Every line below between the line holding "The mobile PET-CT" and the line holding "Travel & parking changes", inclusive, should be repeated exactly, and all other lines omitted.

-- INFORMATION PROVIDED --
===

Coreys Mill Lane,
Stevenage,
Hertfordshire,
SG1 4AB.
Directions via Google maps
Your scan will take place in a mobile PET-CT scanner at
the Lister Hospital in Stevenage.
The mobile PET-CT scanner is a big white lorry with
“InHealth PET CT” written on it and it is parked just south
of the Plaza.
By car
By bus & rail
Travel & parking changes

===

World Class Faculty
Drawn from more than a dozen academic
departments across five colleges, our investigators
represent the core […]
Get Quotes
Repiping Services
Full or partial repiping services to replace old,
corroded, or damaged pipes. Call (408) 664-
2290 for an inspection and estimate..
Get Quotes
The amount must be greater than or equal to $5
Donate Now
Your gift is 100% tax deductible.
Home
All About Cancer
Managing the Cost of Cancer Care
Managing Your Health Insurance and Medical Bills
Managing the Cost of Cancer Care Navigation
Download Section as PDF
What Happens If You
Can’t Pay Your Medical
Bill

===

-- TASK SOLUTION --
The mobile PET-CT scanner is a big white lorry with
“InHealth PET CT” written on it and it is parked just south
of the Plaza.
By car
By bus & rail
Travel & parking changes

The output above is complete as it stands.